The show is put on especially for the younger audience, featuring family-friendly laughs, magic and, yes, some physical comedy.

Fell says the key to making kids laugh is remembering not to short-change the short people.

"Kids humour is completely different because with adult humour you need to think outside the box and be creative, but with kids you can fart and they will giggle their little bums off.  It's quite fun and I enjoy doing comedy for kids, because it can be the toughest crowd ever.

"They are the best judges of jokes and they are way smarter than you think -  you do have to be funny.  I've seen people go out there and just bomb and the kids have gone 'who's that guy? Get him away, he's like a dodgy uncle'.  So you've got to be clever about it."

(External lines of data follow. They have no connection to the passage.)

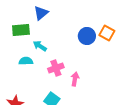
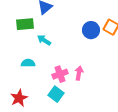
cyan semicircle: (26, 61) -> (28, 63), moved
pink cross: (56, 68) -> (60, 74), moved

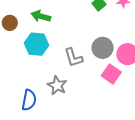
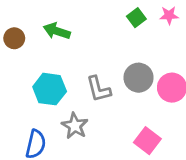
cyan hexagon: (37, 44) -> (50, 89), moved
pink square: (111, 74) -> (147, 141), moved

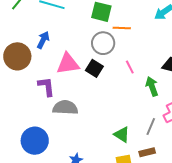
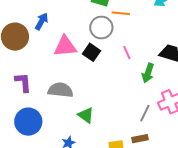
green arrow: (152, 86) -> (148, 73), turned -144
purple L-shape: (46, 87) -> (23, 82), moved
green triangle: (122, 135) -> (86, 115), moved

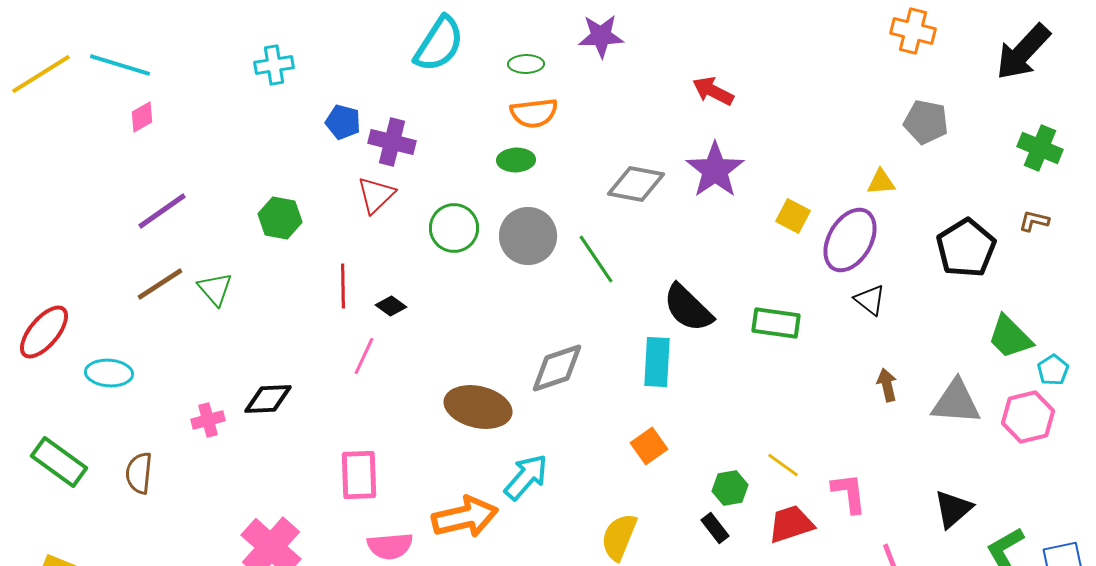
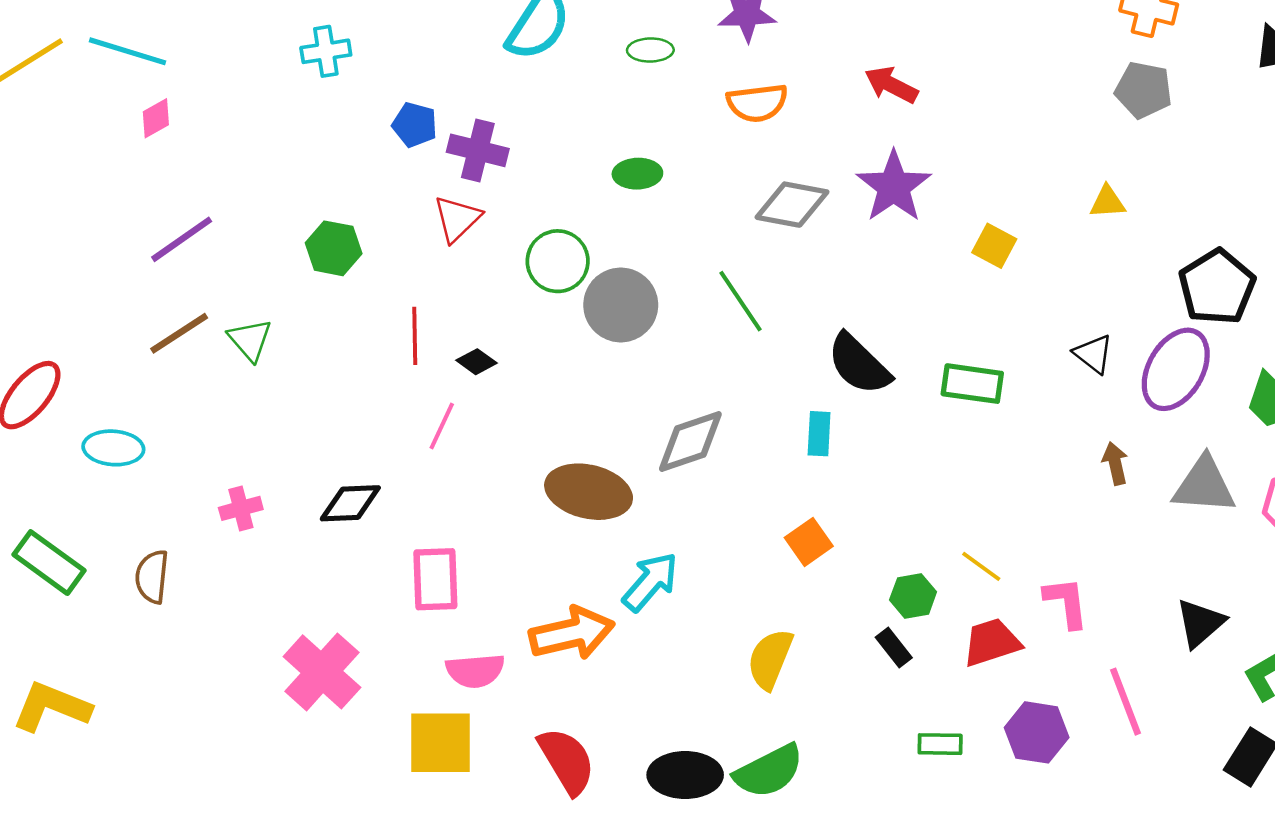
orange semicircle: (534, 113) -> (757, 103), moved
gray pentagon: (926, 122) -> (1144, 90), moved
gray circle: (528, 236) -> (621, 305), moved
purple ellipse: (850, 240) -> (1176, 369), moved
cyan rectangle: (657, 362) -> (819, 434), size x0.7
black diamond: (268, 399) -> (350, 503), moved

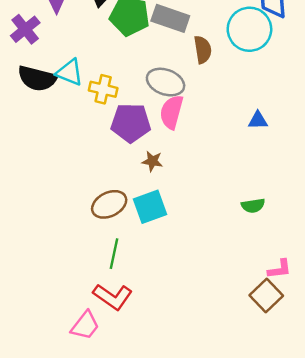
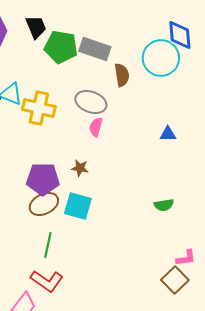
yellow cross: (103, 89) -> (39, 108), size x1.4
pink semicircle: (172, 112) -> (96, 127), size x0.7
purple pentagon: (131, 123) -> (43, 179), moved
cyan square: (150, 207) -> (78, 206), turned 36

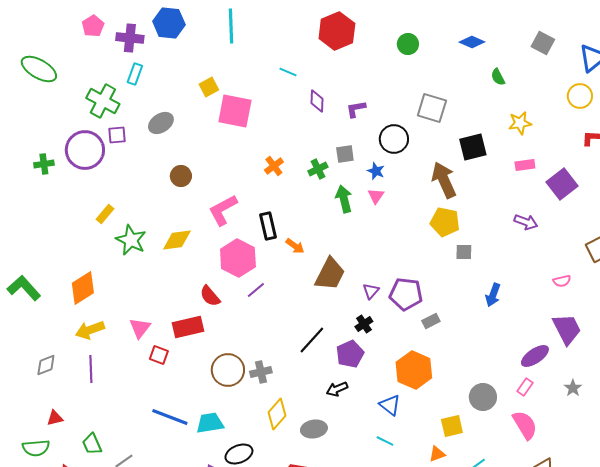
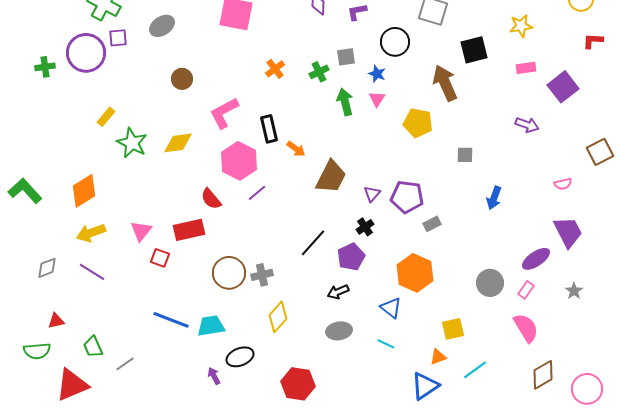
yellow pentagon: (445, 222) -> (418, 123), moved
purple line: (91, 369) -> (92, 272), turned -56
gray circle: (483, 397) -> (490, 283), moved
gray ellipse: (314, 429) -> (339, 331), moved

Fell discovered magic when he was 11, travelling the world with his family and started learning tricks for the purely noble reasons only a teenage boy can have - to impress girls in high school.  But it didn't quite have the desired effect back then.

"Magic's quite geeky... Harry Potter much?"

It didn't deter him though, only encouraging him into studying, reading books and even practising in libraries with "annoying people trying to read" in the same room.

The dedication soon paid off when he discovered the suspiciously-named International Brotherhood of Magicians.  But Fell insists there is nothing sinister behind the magic club, who named him Top Junior Magician in Australasia in 2001 and the senior gong in 2009.

And he hopes he can combine this talent with his God-given natural skills and turn a whole new generation onto the magic he loves during the three-week comedy festival.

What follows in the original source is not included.